**ACTIVITY:** Below is a set of records. Repeat them verbatim without the pictures.

[Source records]
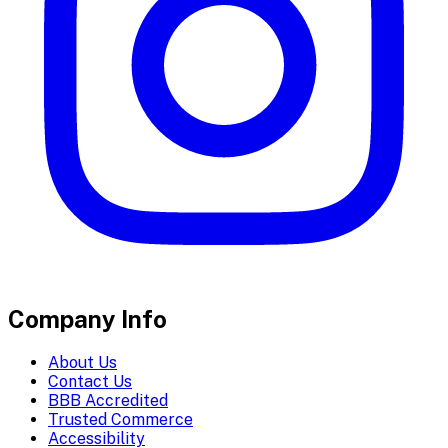
Company Info
About Us
Contact Us
BBB Accredited
Trusted Commerce
Accessibility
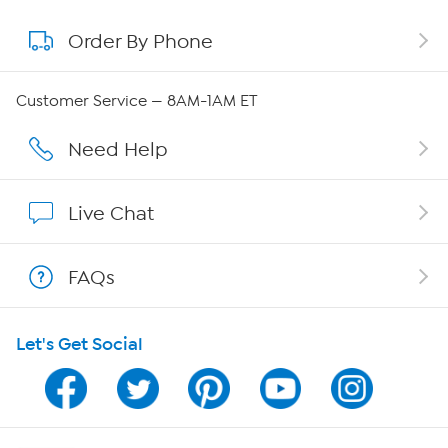
Order By Phone
About QVC Group
Careers
Customer Service — 8AM-1AM ET
Affiliate Program
Need Help
Show Hosts
Live Chat
Shop With HSN
FAQs
HSN on Mobile
Let's Get Social
Program Guide
Channel Finder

**ANSWER AREA:**
Company Info
About Us
Contact Us
BBB Accredited
Trusted Commerce
Accessibility
Order By Phone
About QVC Group
Careers
Customer Service — 8AM-1AM ET
Affiliate Program
Need Help
Show Hosts
Live Chat
Shop With HSN
FAQs
HSN on Mobile
Let's Get Social
Program Guide
Channel Finder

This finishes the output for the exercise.